***** Listed entries *****
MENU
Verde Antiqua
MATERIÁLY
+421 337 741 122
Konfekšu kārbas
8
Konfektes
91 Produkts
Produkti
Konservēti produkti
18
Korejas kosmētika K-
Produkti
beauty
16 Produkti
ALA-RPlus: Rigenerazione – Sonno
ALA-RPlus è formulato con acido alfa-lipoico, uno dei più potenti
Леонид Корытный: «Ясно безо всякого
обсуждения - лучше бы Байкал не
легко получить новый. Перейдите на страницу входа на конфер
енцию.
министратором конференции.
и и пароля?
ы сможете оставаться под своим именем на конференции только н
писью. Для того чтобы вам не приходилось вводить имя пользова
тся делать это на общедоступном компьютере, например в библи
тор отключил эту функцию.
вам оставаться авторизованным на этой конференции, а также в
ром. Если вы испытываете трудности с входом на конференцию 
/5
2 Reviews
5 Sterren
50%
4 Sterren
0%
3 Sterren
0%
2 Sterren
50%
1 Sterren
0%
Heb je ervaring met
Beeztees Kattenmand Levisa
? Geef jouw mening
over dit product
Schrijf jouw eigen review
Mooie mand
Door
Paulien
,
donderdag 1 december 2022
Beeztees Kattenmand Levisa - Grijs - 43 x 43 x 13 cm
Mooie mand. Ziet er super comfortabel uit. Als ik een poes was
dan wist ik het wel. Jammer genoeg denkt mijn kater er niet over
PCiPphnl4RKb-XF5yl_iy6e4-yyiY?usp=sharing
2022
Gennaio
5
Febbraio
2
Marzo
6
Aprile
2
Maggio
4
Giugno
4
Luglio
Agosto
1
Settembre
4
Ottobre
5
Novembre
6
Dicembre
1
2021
*****
Goal of the exercise: Exactly reproduce the lines from the one containing "ALA-RPlus è formulato" through the end of the records, and only those lines.

Result:
ALA-RPlus è formulato con acido alfa-lipoico, uno dei più potenti
Леонид Корытный: «Ясно безо всякого
обсуждения - лучше бы Байкал не
легко получить новый. Перейдите на страницу входа на конфер
енцию.
министратором конференции.
и и пароля?
ы сможете оставаться под своим именем на конференции только н
писью. Для того чтобы вам не приходилось вводить имя пользова
тся делать это на общедоступном компьютере, например в библи
тор отключил эту функцию.
вам оставаться авторизованным на этой конференции, а также в
ром. Если вы испытываете трудности с входом на конференцию 
/5
2 Reviews
5 Sterren
50%
4 Sterren
0%
3 Sterren
0%
2 Sterren
50%
1 Sterren
0%
Heb je ervaring met
Beeztees Kattenmand Levisa
? Geef jouw mening
over dit product
Schrijf jouw eigen review
Mooie mand
Door
Paulien
,
donderdag 1 december 2022
Beeztees Kattenmand Levisa - Grijs - 43 x 43 x 13 cm
Mooie mand. Ziet er super comfortabel uit. Als ik een poes was
dan wist ik het wel. Jammer genoeg denkt mijn kater er niet over
PCiPphnl4RKb-XF5yl_iy6e4-yyiY?usp=sharing
2022
Gennaio
5
Febbraio
2
Marzo
6
Aprile
2
Maggio
4
Giugno
4
Luglio
Agosto
1
Settembre
4
Ottobre
5
Novembre
6
Dicembre
1
2021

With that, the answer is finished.